J'ai trouvé celui ci mais la matière ???
Bon je donne pas l'adresse.....


----------



## xaben (29 Août 2005)

tornade13 a dit:
			
		

> J'ai trouvé celui ci mais la matière ???
> Bon je donne pas l'adresse.....




ben comment on fait alors pour avoir l'adresse ? 5 euros ça te va ?  
Il peut etre sympa, je vais voir le prix déjà ;-)

EDIT : ils disent avoir testé c'est déjà ça car translucide


----------



## tornade13 (29 Août 2005)

C'est pas le fait qu'il soit translucide mais plutôt la matière, j'ai acheter un tapis quand j'était sur Londres, il était très design, matière pvc.

A l'usage horrible j'avais le poignet qui transpirait jusqu'à me brûler la peau, si si   

Bref produit très beau mais très pourri en fait


----------



## xaben (29 Août 2005)

tornade13 a dit:
			
		

> C'est pas le fait qu'il soit translucide mais plutôt la matière, j'ai acheter un tapis quand j'était sur Londres, il était très design, matière pvc.
> 
> A l'usage horrible j'avais le poignet qui transpirait jusqu'à me brûler la peau, si si
> 
> Bref produit très beau mais très pourri en fait



Ah bon et tu as quoi alors ? Comme moi un truc de passage en attendant de trouver mieux ?


----------



## Sydney Bristow (29 Août 2005)

mon tapis de souris?un immense planisphere plastifié ,acheté chez Leclerc ...
inutilisable avec cette daube de souris optique apple pro,un régal avec ma nouvelle logitech MX1000!


----------



## JPTK (29 Août 2005)

Sydney Bristow a dit:
			
		

> mon tapis de souris?un immense planisphere plastifié ,acheté chez Leclerc ...
> inutilisable avec cette daube de souris optique apple pro,un régal avec ma nouvelle logitech MX1000!




Mais qu'il est lourd avec sa logitech et avec son G5 qui plante tout le temps !  :rateau:


----------



## xaben (29 Août 2005)

Sydney Bristow a dit:
			
		

> mon tapis de souris?un immense planisphere plastifié ,acheté chez Leclerc ...
> inutilisable avec cette daube de souris optique apple pro,un régal avec ma nouvelle logitech MX1000!


Un peu grand pour moi le planisphère lol et puis tu dis que les souris apple ne fonctionnent pas dessus donc je cherche toujours lol


----------



## tornade13 (29 Août 2005)

jaipatoukompri a dit:
			
		

> Mais qu'il est lourd avec sa logitech et avec son G5 qui plante tout le temps !  :rateau:


Ben avant c'était le eMac ça change un peu   

 Syd


----------



## Tangi (29 Août 2005)

gregetcoco a dit:
			
		

> c'est moi qui parle d'usure sur le bureau en bois celui qui a crée le post


Euh ... Jusqu'à preuve du contraire tu ne mentionnes pas le mot "bois" dans ton tout premier post ... Je te cite :



			
				gregetcoco a dit:
			
		

> je possede un imac g5 avec souris optique biensur qui a tendance à s'abimer avec le frotement du bureau j'aimerai savoir quel est le meilleur tapis de souris optique que je pourrais utiliser (design si possible) et savoir ce que vous vous utilisez
> 
> merci à tous
> 
> ...


Enfin on s'en fout un peu, je chipote c'est vrai, mais je suis aussi très susceptible ...

Je répondais juste à ta question du départ, à savoir ce qu'on utilisait comme tapis de souris.
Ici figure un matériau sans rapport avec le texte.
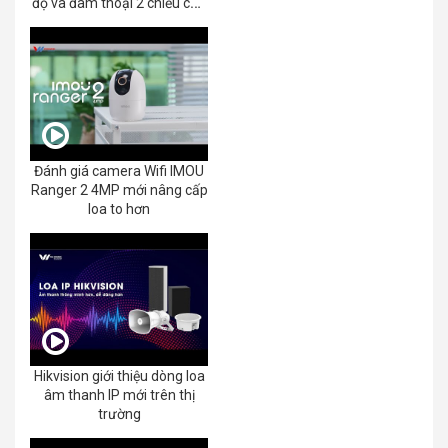
độ và đàm thoại 2 chiều của
EZVIZ C8C 2K+/3K
Đánh giá camera Wifi IMOU
Ranger 2 4MP mới nâng cấp
loa to hơn
Hikvision giới thiệu dòng loa
âm thanh IP mới trên thị
trường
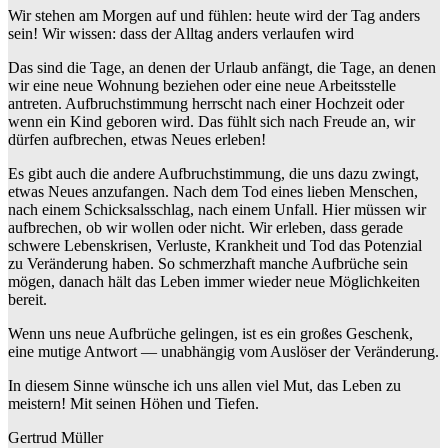
Wir stehen am Morgen auf und fühlen: heute wird der Tag anders
sein! Wir wissen: dass der Alltag anders verlaufen wird
Das sind die Tage, an denen der Urlaub anfängt, die Tage, an denen
wir eine neue Wohnung beziehen oder eine neue Arbeitsstelle
antreten. Aufbruchstimmung herrscht nach einer Hochzeit oder
wenn ein Kind geboren wird. Das fühlt sich nach Freude an, wir
dürfen aufbrechen, etwas Neues erleben!
Es gibt auch die andere Aufbruchstimmung, die uns dazu zwingt,
etwas Neues anzufangen. Nach dem Tod eines lieben Menschen,
nach einem Schicksalsschlag, nach einem Unfall. Hier müssen wir
aufbrechen, ob wir wollen oder nicht. Wir erleben, dass gerade
schwere Lebenskrisen, Verluste, Krankheit und Tod das Potenzial
zu Veränderung haben. So schmerzhaft manche Aufbrüche sein
mögen, danach hält das Leben immer wieder neue Möglichkeiten
bereit.
Wenn uns neue Aufbrüche gelingen, ist es ein großes Geschenk,
eine mutige Antwort — unabhängig vom Auslöser der Veränderung.
In diesem Sinne wünsche ich uns allen viel Mut, das Leben zu
meistern! Mit seinen Höhen und Tiefen.
Gertrud Müller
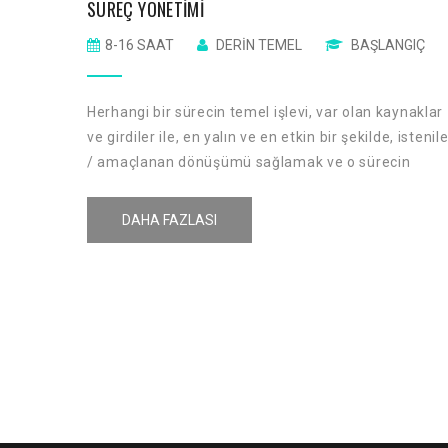
SÜREÇ YÖNETIMI
8-16 SAAT
DERIN TEMEL
BAŞLANGIÇ
Herhangi bir sürecin temel işlevi, var olan kaynaklar
ve girdiler ile, en yalın ve en etkin bir şekilde, istenil
/ amaçlanan dönüşümü sağlamak ve o sürecin
müşterilerinin beklentilerini / gereksinimlerini
karşılayarak müşteri tatmini oluşturmak ve
DAHA FAZLASI
geliştirmektir.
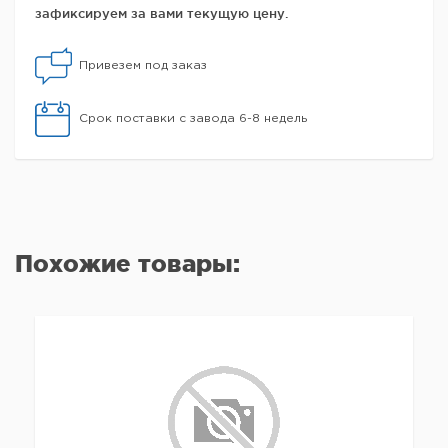
зафиксируем за вами текущую цену.
Привезем под заказ
Срок поставки с завода 6-8 недель
Похожие товары:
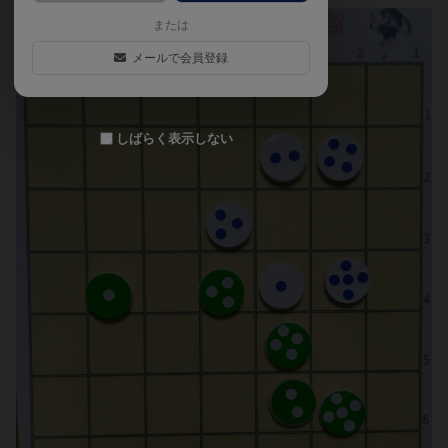
または
メールで会員登録
しばらく表示しない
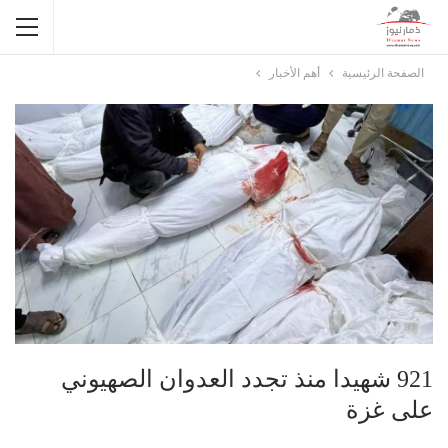
الصفحة الرئيسية
أهم الأخبار
921 شهيدا منذ تجدد العدوان الصهيوني
على غزة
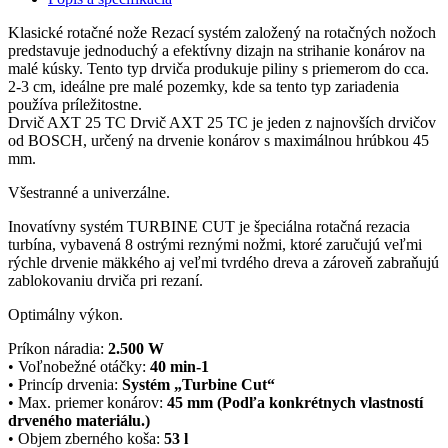
Klasické rotačné nože Rezací systém založený na rotačných nožoch
predstavuje jednoduchý a efektívny dizajn na strihanie konárov na
malé kúsky. Tento typ drviča produkuje piliny s priemerom do cca.
2-3 cm, ideálne pre malé pozemky, kde sa tento typ zariadenia
používa príležitostne.
Drvič AXT 25 TC Drvič AXT 25 TC je jeden z najnovších drvičov
od BOSCH, určený na drvenie konárov s maximálnou hrúbkou 45
mm.
Všestranné a univerzálne.
Inovatívny systém TURBINE CUT je špeciálna rotačná rezacia
turbína, vybavená 8 ostrými reznými nožmi, ktoré zaručujú veľmi
rýchle drvenie mäkkého aj veľmi tvrdého dreva a zároveň zabraňujú
zablokovaniu drviča pri rezaní.
Optimálny výkon.
Príkon náradia:
2.500 W
• Voľnobežné otáčky:
40 min-1
• Princíp drvenia:
Systém „Turbine Cut“
• Max. priemer konárov:
45 mm (Podľa konkrétnych vlastností
drveného materiálu.)
• Objem zberného koša:
53 l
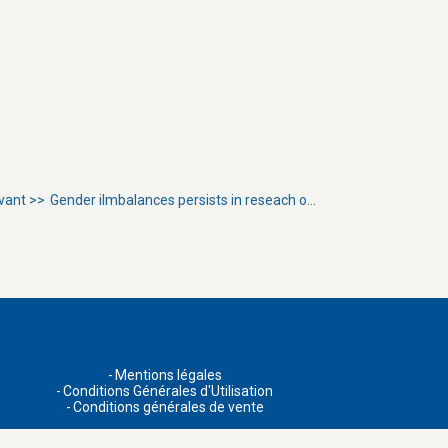
vant >>
Gender ilmbalances persists in reseach o...
Mentions légales
Conditions Générales d'Utilisation
Conditions générales de vente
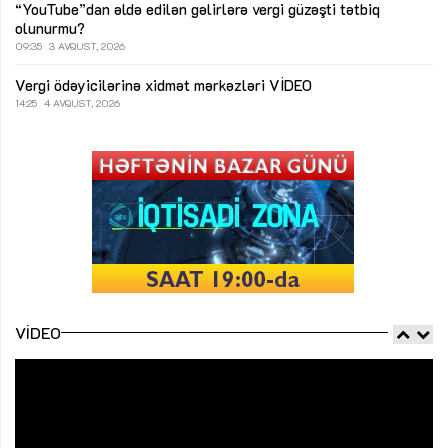
“YouTube”dan əldə edilən gəlirlərə vergi güzəşti tətbiq
olunurmu?
09:35
3 AVQUST, 2026
Vergi ödəyicilərinə xidmət mərkəzləri
VİDEO
14:25
4 AVQUST, 2026
VIDEO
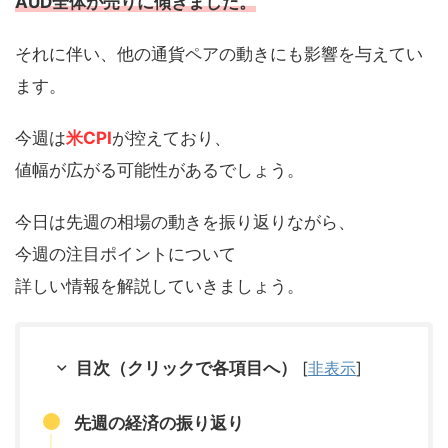
AUD全体が売りに傾きました。
それに伴い、他の通貨ペアの動きにも影響を与えてい
ます。
今週は
米CPI
が控えており、
値幅が広がる可能性があるでしょう。
今日は先週の相場の動きを振り返りながら、
今週の注目ポイントについて
詳しい情報を解説していきましょう。
目次（クリックで各項目へ）
[
非表示
]
先週の経済の振り返り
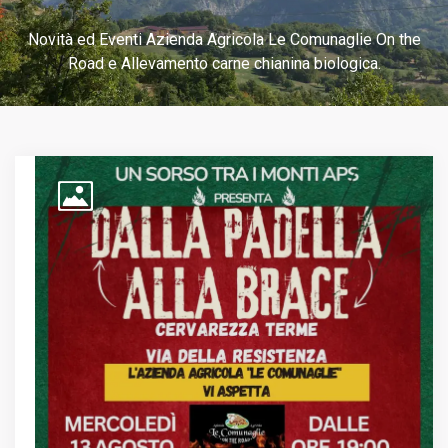
Novità ed Eventi Azienda Agricola Le Comunaglie On the
Road e Allevamento carne chianina biologica.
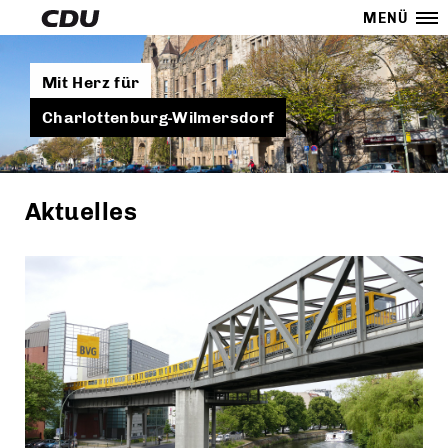
MENÜ
Mit Herz für
Charlottenburg-Wilmersdorf
Aktuelles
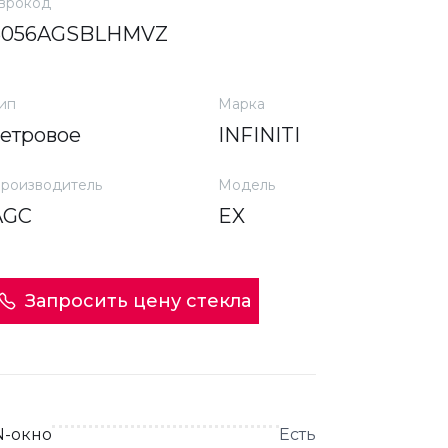
врокод
6056AGSBLHMVZ
ип
Марка
ветровое
INFINITI
роизводитель
Модель
AGC
EX
Запросить цену стекла
N-окно
Есть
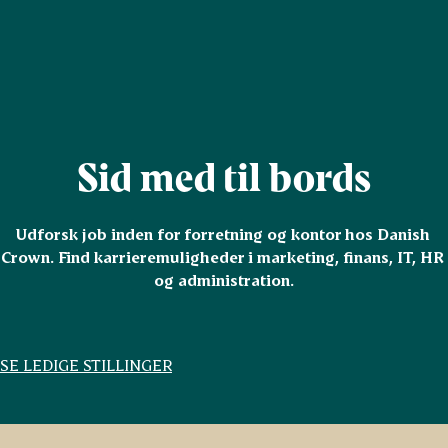
Sid med til bords
Udforsk job inden for forretning og kontor hos Danish 
Crown. Find karrieremuligheder i marketing, finans, IT, HR 
og administration.
SE LEDIGE STILLINGER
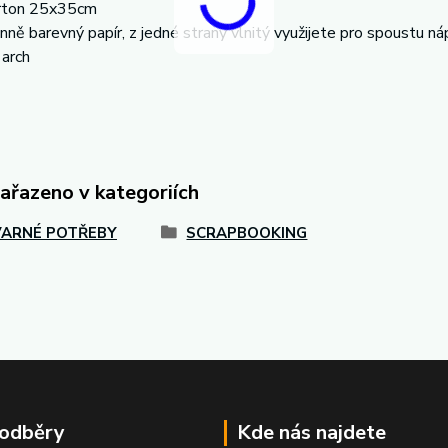
arton 25x35cm
ně barevný papír, z jedné strany vlnitý využijete pro spoustu ná
1arch
zařazeno v kategoriích
ARNÉ POTŘEBY
SCRAPBOOKING
 odběry
Kde nás najdete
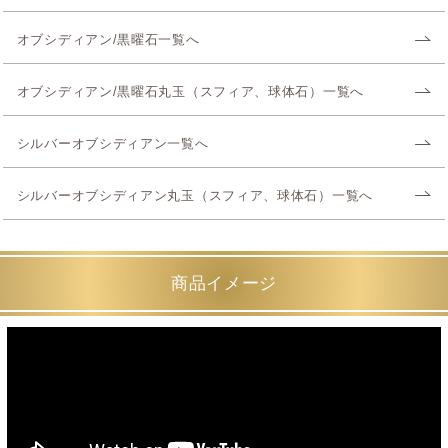
オブシディアン/黒曜石一覧へ
オブシディアン/黒曜石丸玉（スフィア、球体石）一覧へ
シルバーオブシディアン一覧へ
シルバーオブシディアン丸玉（スフィア、球体石）一覧へ
商品イメージ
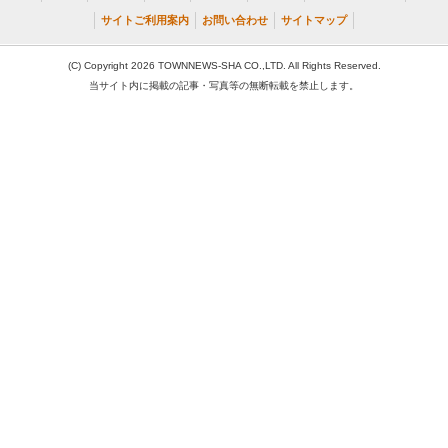
サイトご利用案内
お問い合わせ
サイトマップ
(C) Copyright 2026 TOWNNEWS-SHA CO.,LTD. All Rights Reserved.
当サイト内に掲載の記事・写真等の無断転載を禁止します。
Celui dont je parle n'âbime pas ma souris et ne s'âbime pas non plus... Mais je sens bien qu'il ne te plaît pas ...

J'espère que tu trouveras ton bonheur ... Mais de tout ceux que l'on t'a présenté aucun n'est vraiment design et original, excepté le miens bien évidemment ...

Ok, ok j'arrête :casse:...

Bonne nuit ...


----------



## gregetcoco (29 Août 2005)

Tangi a dit:
			
		

> Euh ... Jusqu'à preuve du contraire tu ne mentionnes pas le mot "bois" dans ton tout premier post ... Je te cite :
> 
> 
> Enfin on s'en fout un peu, je chipote c'est vrai, mais je suis aussi très susceptible ...
> ...



désolé c'est vrai j'avais oublié de préciser le bois, en tous cas pas de doute j'aime beaucoup la forme du tiens (j'avais oublié de le préciser) et si il est efficace la matière ne me dérange pas, donc je continue à reflechir en tous cas merci pour toutes ses réponse

mywebsite : http://www.creativonline.com


----------



## tornade13 (1 Septembre 2005)

J'ai trouvé un magnifique tapis de souris, dites ce que vous en pensez?


----------



## xaben (2 Septembre 2005)

tornade13 a dit:
			
		

> J'ai trouvé un magnifique tapis de souris, dites ce que vous en pensez?


Heu je m'apelle pas encore Elise donc mis à part ça, ça pourrait être bien


----------



## gregetcoco (2 Septembre 2005)

tornade13 a dit:
			
		

> J'ai trouvé un magnifique tapis de souris, dites ce que vous en pensez?


 
il est superbe surtout si il marche bien avec l'optique, je suppose qu' il est dispo sans le prénom

tu l'as eu ou ?


----------



## xaben (6 Septembre 2005)

gregetcoco a dit:
			
		

> tu l'as eu ou ?


Oui j'aimerais aussi savoir ou tu l'as eu, car j'en ai marre de mon tapis de souris ...
D'avance merci ;-)


----------



## Ox Moz (22 Septembre 2008)

Bonjour , 
 Je voudrai Savoir si pour avoir un Tapie de souris Qui convient pour Css On est Obliger de mettre Plus de 10 Euro ?Car sa me semble assez chère juste pour un Tapie de souris 

  Merci D'avance


----------